Alicia opened her mouth to speak, but though she was capable, she felt woefully unworthy. A million things rushed through her mind, and powerful images were conjured in front of her. Images of heroes of old. Images of battles and celebrations. Noble steeds and magic creatures that flew about bringing joy and terror. Alicia was given a glimpse into the other realms; this time for real. So many times had she pretended and made empty predictions and promises that when she actually saw the things she had lied about, she could not bear it.

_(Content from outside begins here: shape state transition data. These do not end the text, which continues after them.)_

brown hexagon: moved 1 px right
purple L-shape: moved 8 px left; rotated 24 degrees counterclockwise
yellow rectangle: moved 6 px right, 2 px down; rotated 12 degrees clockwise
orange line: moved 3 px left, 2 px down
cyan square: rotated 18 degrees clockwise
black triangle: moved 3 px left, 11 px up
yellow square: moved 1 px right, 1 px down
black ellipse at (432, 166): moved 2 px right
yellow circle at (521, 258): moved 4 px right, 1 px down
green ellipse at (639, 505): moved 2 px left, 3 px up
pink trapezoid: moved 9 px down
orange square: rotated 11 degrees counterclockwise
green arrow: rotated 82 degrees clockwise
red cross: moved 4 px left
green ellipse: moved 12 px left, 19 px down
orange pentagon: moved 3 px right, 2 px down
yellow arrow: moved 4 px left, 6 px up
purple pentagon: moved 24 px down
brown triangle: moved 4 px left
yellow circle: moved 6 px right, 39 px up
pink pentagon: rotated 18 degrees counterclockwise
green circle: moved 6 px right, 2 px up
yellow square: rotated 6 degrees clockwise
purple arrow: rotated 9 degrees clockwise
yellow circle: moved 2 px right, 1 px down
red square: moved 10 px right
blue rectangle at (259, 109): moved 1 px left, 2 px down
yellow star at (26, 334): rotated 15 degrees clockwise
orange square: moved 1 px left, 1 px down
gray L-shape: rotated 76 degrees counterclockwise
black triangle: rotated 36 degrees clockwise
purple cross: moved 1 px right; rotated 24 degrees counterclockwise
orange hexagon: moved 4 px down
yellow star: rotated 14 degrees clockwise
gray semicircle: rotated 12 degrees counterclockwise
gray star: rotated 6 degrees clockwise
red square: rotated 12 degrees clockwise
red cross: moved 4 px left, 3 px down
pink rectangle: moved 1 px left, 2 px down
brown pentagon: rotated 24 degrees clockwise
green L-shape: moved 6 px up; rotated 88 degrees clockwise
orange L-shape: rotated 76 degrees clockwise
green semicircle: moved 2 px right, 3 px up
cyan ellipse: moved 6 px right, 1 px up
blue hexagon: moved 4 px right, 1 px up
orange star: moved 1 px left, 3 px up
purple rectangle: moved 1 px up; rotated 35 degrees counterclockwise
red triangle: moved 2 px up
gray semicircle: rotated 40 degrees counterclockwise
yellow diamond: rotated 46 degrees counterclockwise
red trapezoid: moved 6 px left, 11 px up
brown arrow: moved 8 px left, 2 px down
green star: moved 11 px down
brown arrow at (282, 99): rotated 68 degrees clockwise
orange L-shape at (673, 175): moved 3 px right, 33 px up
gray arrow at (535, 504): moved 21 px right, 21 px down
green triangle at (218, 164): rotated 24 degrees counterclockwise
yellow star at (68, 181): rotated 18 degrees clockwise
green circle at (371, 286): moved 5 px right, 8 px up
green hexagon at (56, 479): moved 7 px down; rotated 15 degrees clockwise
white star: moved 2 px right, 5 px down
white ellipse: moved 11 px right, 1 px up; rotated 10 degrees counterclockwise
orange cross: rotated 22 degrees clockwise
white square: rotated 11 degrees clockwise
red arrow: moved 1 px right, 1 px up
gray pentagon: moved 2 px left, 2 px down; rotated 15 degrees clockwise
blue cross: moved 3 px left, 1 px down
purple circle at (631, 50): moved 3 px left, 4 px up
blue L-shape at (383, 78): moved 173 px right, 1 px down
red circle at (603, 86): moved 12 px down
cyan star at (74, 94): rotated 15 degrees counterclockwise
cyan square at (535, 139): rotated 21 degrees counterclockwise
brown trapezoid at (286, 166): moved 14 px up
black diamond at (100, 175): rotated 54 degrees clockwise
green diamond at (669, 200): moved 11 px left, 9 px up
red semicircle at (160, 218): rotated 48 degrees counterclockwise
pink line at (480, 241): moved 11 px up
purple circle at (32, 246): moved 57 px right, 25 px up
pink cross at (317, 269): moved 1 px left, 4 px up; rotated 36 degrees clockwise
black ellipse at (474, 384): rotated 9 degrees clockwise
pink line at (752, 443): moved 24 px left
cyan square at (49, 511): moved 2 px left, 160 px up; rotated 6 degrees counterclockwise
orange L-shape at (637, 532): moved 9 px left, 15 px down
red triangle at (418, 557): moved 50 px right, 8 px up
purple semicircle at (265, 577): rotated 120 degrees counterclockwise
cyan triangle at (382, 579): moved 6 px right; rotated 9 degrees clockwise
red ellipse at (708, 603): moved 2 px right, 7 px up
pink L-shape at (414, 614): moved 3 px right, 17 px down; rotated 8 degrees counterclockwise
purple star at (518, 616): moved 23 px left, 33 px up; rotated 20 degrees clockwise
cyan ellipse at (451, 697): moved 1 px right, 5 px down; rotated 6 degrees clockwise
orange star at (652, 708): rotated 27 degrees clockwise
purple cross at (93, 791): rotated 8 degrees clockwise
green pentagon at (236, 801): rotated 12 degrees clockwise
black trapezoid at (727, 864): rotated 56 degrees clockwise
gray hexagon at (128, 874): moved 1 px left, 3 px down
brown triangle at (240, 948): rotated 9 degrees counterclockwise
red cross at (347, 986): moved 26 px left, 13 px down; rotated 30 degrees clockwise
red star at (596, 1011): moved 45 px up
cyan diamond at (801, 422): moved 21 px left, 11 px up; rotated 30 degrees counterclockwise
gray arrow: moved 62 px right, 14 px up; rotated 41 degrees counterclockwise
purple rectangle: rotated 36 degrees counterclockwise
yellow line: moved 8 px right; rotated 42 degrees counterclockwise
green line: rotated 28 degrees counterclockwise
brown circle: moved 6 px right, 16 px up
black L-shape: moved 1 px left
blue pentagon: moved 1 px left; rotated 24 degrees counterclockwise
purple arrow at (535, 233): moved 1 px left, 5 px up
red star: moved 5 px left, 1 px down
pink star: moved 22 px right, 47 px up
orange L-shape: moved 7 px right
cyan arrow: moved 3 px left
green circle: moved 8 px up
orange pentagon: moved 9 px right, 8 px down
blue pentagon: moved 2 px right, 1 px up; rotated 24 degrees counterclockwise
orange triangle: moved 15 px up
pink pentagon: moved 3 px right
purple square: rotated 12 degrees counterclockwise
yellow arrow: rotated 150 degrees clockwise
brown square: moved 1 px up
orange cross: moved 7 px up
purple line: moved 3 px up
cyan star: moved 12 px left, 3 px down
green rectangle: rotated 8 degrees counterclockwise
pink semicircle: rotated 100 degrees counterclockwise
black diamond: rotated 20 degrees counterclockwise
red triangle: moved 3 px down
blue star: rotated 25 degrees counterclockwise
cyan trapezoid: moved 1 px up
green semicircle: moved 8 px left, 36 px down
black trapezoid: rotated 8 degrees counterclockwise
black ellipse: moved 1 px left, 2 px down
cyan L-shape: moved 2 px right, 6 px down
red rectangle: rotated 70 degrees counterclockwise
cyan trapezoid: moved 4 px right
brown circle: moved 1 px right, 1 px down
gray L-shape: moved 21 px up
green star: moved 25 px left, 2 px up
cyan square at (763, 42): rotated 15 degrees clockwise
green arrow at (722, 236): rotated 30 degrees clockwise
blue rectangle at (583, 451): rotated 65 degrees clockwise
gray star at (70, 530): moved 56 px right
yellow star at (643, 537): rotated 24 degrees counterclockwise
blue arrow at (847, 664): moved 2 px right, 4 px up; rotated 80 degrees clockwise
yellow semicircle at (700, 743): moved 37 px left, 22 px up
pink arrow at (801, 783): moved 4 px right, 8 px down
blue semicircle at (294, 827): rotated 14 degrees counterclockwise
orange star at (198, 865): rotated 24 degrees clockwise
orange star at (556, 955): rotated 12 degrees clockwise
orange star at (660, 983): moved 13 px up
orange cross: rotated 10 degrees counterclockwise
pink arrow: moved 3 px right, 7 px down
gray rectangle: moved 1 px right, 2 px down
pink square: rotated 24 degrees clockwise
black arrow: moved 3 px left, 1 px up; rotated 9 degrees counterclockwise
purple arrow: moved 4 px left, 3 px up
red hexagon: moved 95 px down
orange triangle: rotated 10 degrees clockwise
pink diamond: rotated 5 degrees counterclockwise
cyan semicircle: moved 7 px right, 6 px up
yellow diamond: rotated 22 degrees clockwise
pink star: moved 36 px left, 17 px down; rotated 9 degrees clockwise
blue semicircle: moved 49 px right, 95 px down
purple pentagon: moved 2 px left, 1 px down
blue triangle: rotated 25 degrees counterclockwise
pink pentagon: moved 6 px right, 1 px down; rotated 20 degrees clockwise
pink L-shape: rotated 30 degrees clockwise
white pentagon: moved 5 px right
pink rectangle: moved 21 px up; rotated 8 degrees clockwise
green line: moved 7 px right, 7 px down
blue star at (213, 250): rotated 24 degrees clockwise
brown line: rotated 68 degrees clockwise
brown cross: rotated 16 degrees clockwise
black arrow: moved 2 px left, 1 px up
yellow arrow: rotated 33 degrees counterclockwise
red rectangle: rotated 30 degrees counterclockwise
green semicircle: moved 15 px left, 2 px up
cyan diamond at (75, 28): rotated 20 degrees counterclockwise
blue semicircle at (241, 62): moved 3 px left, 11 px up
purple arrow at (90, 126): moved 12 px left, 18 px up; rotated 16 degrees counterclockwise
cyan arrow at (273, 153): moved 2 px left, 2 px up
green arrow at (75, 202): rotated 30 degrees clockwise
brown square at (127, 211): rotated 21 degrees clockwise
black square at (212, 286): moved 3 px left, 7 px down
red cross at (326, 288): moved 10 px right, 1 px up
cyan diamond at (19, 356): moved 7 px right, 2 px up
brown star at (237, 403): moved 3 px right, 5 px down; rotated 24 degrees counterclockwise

She began to weep.

“I have one last thing to say to you, Alicia.” The client spat the name like a bitter herb she was trying to get out. “Do not use my name again.” The client reached for the raven, elegantly and calmly turned, and as she walked through the door and into the night, Alicia knew that tomorrow she would spend the day looking for a new line of work.

Lightning flashed and thunder crashed and the clock on the wall struck midnight.